L’AQUILA – Assolto con formula piena dal tribunale di Livorno l’ex assessore regionale della Giunta Chiodi Gianfranco Giuliante dalle accuse di peculato che gli erano state imputate nell’inchiesta su presunti rimborsi facili alla Regione, nota come “Rimborsopoli”, che inizialmente contava in totale 25 politici accusati, a vario titolo, di truffa, peculato e falso.

Tra questi, gli ex presidenti di Giunta e Consiglio, Gianni Chiodi e Nazario Pagano, e numerosi ex assessori e consiglieri.

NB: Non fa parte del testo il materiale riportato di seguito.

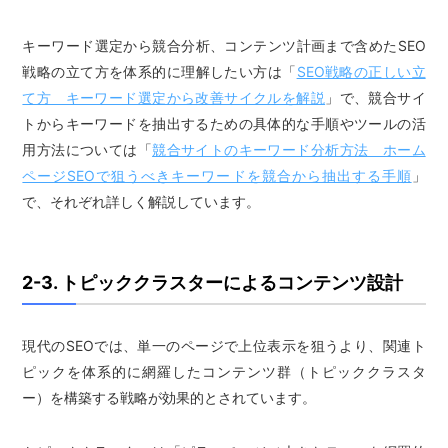
キーワード選定から競合分析、コンテンツ計画まで含めたSEO
戦略の立て方を体系的に理解したい方は「
SEO戦略の正しい立
て方 キーワード選定から改善サイクルを解説
」で、競合サイ
トからキーワードを抽出するための具体的な手順やツールの活
用方法については「
競合サイトのキーワード分析方法 ホーム
ページSEOで狙うべきキーワードを競合から抽出する手順
」
で、それぞれ詳しく解説しています。
2-3. トピッククラスターによるコンテンツ設計
現代のSEOでは、単一のページで上位表示を狙うより、関連ト
ピックを体系的に網羅したコンテンツ群（トピッククラスタ
ー）を構築する戦略が効果的とされています。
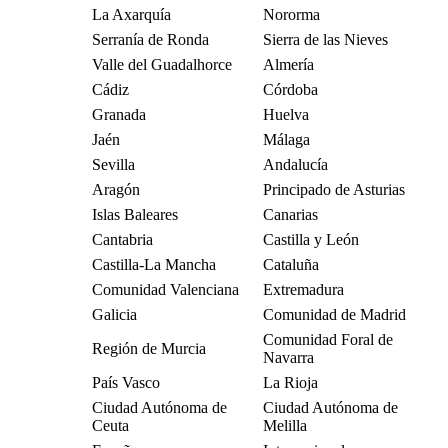
La Axarquía
Nororma
Serranía de Ronda
Sierra de las Nieves
Valle del Guadalhorce
Almería
Cádiz
Córdoba
Granada
Huelva
Jaén
Málaga
Sevilla
Andalucía
Aragón
Principado de Asturias
Islas Baleares
Canarias
Cantabria
Castilla y León
Castilla-La Mancha
Cataluña
Comunidad Valenciana
Extremadura
Galicia
Comunidad de Madrid
Comunidad Foral de
Región de Murcia
Navarra
País Vasco
La Rioja
Ciudad Autónoma de
Ciudad Autónoma de
Ceuta
Melilla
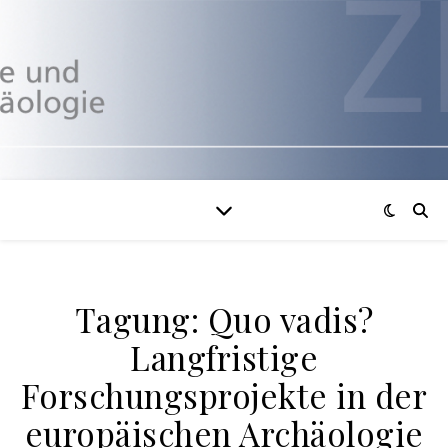
Tagung: Quo vadis?
Langfristige
Forschungsprojekte in der
europäischen Archäologie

A Giuliante erano contestate in particolare spese per 300 euro nell’arco di 2 anni giustificate con fattura in sei ristoranti diversi.

Il 24 marzo 2015 il giudice per le indagini preliminari del Tribunale di Pescara, Nicola Colantonio, aveva accolto la richiesta della procura della Repubblica di archiviare altre 15 posizioni.

Il successivo 12 giugno l’ex assessore Luigi De Fanis (indagato anche per concussione sui fondi cultura) è stato assolto a Roma.

Restano stralciate e assegnate ad altri tribunali per competenza territoriale una decina di posizioni.

Secondo quanto previsto dalle norme di funzionamento del Consiglio regionale, qualora assolti con formula piena o prosciolti prima del dibattimento, gli ex consiglieri messi indagati nell’esercizio delle loro funzioni hanno diritto all’assistenza legale pagata dall’ente con fondi pubblici.

Giuliante era assistito dagli avvocati Luigi Di Massa e Andrea Liberatore, entrambi del foro di Sulmona (L’Aquila).

“La pronuncia, ampiamente liberatoria, cristallizza in maniera definitiva il comportamento assolutamente legittimo  dell’ex assessore Giuliante nell’esercizio del proprio mandato politico e istituzionale”, si legge in una nota. (alb.or.)